Android 15 App Quarantine Availability Android 15 App Quarantine

It’s unclear when Google will officially launch the app quarantining feature. The first signs of this capability appeared in Android 14 QPR2 Beta 1 back in November, indicating that development was underway. However, Google has removed the developer page dedicated to “Quarantined Apps”, which adds to the uncertainty.

Although the underlying feature flag that supports OS-level app quarantining is still in place, there currently isn’t a way to manually quarantine apps, not even through command-line operations. Furthermore, as of now, neither the Google Play Store nor Google Play Services, which are critical components of Google’s app security infrastructure, have requested the QUARANTINE_APPS permission. This absence suggests that the feature is not yet ready for implementation.

Given these developments, it’s entirely possible that app quarantining might not come together with the upcoming Android 15 release. Instead, it could see the light of day in a later version of the operating system, after the company completes all necessary testing and adjustments. This is to ensure it functions it should, without compromising user experience or system performance.

There Could be Some Few UI Changes Android 15 App Quarantine

When the app quarantining feature does officially launch, we can expect some refinements to the user interface. Apps that call the API to suspend or quarantine another app will have the ability to customize the dialog that appears when a user tries to launch an app that is under suspension or quarantine. This means that the system app responsible for implementing Android’s app quarantining feature will likely tailor the dialog to inform users with a clear message, such as, “[X] app has been quarantined for your safety,” accompanied by a reason for the quarantine.

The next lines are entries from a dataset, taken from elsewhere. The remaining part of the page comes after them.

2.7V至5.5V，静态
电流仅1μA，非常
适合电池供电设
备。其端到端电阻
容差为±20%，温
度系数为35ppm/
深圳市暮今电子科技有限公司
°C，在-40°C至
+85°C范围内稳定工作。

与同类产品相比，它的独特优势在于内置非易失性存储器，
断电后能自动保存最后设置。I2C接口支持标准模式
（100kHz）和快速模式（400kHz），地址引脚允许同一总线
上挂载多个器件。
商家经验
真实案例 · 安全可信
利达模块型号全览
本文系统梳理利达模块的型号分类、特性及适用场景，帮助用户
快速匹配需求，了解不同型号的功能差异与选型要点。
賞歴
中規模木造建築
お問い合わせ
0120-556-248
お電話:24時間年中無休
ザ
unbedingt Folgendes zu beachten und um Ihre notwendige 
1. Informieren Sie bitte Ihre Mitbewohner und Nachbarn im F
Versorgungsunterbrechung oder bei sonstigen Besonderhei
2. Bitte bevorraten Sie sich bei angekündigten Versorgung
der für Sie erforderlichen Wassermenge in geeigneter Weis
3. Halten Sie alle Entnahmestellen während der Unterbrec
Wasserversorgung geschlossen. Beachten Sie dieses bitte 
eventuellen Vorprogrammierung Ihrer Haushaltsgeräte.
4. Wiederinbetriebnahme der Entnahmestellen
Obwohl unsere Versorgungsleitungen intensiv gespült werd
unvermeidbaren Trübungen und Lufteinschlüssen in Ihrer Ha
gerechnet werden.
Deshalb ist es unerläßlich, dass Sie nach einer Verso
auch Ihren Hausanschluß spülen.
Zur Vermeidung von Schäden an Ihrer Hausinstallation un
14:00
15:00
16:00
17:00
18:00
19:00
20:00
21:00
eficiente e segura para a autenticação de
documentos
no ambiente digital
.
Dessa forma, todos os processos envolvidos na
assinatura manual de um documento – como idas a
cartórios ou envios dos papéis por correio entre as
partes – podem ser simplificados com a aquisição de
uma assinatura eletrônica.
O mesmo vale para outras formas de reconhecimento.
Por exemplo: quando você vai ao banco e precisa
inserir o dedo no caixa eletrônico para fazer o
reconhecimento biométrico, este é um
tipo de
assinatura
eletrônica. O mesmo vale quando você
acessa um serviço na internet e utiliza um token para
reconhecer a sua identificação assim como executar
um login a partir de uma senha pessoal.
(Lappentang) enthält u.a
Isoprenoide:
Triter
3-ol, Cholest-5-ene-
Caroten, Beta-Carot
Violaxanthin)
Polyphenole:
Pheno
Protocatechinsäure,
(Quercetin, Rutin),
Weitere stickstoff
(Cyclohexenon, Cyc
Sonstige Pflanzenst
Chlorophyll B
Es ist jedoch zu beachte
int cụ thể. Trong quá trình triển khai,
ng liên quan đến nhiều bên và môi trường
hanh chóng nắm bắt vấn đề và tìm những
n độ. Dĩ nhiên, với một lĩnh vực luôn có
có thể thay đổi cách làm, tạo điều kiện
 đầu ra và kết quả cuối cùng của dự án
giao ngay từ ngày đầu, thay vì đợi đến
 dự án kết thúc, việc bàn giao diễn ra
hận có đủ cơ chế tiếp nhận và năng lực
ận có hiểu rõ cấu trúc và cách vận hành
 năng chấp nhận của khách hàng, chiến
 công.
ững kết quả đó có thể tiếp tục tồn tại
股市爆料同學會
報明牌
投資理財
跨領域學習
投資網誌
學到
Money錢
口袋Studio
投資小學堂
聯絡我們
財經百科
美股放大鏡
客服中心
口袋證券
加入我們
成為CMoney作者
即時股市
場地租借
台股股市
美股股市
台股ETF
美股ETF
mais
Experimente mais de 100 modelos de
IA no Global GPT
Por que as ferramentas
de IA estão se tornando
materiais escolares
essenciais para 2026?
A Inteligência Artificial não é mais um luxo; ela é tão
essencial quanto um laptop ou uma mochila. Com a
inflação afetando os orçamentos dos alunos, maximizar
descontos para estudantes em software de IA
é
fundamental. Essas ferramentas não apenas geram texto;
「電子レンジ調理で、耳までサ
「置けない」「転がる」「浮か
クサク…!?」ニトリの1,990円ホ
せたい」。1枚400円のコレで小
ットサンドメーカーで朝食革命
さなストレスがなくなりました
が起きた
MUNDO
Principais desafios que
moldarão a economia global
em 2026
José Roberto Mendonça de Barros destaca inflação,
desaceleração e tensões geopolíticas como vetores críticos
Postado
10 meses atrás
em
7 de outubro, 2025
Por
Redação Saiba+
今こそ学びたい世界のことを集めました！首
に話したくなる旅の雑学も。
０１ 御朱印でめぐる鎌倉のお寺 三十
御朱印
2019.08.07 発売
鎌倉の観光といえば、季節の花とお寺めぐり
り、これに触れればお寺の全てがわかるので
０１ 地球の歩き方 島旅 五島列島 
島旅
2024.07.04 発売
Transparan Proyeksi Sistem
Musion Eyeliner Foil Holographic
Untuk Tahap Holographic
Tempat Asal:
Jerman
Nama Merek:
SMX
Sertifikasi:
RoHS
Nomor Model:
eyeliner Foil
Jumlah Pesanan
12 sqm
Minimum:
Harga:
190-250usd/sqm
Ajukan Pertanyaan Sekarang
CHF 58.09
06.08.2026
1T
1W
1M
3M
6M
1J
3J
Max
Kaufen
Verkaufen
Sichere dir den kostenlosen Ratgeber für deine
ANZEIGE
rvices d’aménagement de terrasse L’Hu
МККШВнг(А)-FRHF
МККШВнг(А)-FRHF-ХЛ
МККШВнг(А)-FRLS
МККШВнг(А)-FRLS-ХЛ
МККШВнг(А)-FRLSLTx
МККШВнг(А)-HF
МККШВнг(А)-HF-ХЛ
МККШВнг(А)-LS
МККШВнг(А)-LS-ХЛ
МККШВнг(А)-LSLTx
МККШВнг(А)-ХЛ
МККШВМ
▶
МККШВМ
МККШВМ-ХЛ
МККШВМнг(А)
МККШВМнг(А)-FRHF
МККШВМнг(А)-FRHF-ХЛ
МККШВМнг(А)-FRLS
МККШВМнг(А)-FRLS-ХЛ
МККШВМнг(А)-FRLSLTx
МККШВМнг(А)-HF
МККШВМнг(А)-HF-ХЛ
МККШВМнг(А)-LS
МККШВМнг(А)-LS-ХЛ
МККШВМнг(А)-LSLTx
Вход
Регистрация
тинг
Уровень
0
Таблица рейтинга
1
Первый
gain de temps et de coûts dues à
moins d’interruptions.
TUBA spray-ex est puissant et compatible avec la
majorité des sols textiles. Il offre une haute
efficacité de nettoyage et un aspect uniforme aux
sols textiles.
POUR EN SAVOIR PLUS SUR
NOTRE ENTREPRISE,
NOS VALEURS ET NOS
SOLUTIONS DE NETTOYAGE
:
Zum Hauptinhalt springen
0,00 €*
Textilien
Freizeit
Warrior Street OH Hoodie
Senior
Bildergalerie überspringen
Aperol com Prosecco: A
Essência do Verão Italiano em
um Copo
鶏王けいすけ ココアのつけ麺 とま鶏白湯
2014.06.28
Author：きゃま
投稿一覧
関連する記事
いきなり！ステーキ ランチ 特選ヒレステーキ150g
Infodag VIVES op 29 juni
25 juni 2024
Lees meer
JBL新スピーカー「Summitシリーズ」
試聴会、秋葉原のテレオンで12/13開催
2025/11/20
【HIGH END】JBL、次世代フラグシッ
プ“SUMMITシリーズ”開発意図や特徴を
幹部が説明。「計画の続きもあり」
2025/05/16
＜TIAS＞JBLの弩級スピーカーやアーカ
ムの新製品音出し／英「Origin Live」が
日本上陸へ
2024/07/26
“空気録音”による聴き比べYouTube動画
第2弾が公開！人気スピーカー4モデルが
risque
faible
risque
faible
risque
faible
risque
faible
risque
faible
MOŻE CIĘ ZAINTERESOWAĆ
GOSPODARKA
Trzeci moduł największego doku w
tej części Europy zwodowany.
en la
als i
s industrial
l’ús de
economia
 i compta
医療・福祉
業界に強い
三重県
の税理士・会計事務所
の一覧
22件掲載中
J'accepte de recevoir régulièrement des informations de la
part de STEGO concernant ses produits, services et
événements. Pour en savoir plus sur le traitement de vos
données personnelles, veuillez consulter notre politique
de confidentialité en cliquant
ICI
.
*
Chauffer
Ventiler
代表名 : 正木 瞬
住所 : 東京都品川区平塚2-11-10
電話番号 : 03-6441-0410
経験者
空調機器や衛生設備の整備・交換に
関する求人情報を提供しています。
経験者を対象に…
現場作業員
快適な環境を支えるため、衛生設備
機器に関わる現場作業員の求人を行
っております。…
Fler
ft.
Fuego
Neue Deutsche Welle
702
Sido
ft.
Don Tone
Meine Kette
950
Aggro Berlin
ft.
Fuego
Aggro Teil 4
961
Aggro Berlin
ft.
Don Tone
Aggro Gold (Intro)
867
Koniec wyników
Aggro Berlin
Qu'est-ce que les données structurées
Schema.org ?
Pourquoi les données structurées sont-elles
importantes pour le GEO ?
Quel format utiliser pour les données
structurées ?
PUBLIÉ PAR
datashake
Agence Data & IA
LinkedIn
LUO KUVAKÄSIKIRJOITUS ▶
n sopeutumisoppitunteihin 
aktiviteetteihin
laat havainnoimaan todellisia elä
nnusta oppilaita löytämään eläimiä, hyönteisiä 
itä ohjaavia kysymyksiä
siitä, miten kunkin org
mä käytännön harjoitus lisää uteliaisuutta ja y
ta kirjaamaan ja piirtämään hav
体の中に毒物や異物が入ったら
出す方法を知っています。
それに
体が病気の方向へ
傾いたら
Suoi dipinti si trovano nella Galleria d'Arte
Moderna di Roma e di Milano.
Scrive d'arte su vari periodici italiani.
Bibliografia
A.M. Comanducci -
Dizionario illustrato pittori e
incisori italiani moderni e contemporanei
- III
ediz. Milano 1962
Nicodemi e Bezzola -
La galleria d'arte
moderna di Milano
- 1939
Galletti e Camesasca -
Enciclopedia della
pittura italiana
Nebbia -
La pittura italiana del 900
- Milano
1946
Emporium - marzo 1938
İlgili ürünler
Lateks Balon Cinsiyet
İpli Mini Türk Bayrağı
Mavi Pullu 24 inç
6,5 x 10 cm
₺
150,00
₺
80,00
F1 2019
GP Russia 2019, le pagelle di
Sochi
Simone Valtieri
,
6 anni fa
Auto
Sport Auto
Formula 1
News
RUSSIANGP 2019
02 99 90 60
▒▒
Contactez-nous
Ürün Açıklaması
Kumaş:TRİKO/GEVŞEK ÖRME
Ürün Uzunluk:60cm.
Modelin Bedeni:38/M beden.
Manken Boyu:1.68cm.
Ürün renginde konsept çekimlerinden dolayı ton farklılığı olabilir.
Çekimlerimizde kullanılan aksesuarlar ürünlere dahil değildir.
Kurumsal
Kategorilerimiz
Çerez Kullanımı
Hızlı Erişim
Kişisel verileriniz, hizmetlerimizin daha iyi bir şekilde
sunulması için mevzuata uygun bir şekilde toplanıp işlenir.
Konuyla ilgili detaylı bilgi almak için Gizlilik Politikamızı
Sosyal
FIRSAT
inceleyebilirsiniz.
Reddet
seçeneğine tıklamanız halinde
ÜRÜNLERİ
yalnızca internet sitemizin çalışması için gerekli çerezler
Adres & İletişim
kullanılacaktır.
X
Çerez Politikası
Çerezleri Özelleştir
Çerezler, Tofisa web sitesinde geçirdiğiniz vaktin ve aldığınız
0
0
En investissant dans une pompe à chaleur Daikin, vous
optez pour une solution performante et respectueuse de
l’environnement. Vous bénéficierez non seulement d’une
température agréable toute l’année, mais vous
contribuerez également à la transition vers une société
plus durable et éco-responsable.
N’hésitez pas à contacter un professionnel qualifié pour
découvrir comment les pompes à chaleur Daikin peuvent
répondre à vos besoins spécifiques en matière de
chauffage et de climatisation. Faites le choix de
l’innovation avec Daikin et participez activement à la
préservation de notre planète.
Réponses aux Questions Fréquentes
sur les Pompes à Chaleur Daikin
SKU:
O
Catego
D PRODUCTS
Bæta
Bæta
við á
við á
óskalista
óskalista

This addition is significant. Although Android has history of having robust security features that do not necessitate a quarantine function, the implementation of such a feature acknowledges the reality that no security system—including Google’s Play Protect—can be entirely foolproof. Play Protect performs well in detecting malicious and misbehaving apps, but it’s not infallible. The ability to quarantine apps adds an extra layer of protection, allowing potentially harmful apps to stay silent while still providing transparency and control to the user. This development is a proactive step toward enhancing Android’s security framework, ensuring it continues to safeguard users effectively in an evolving threat landscape.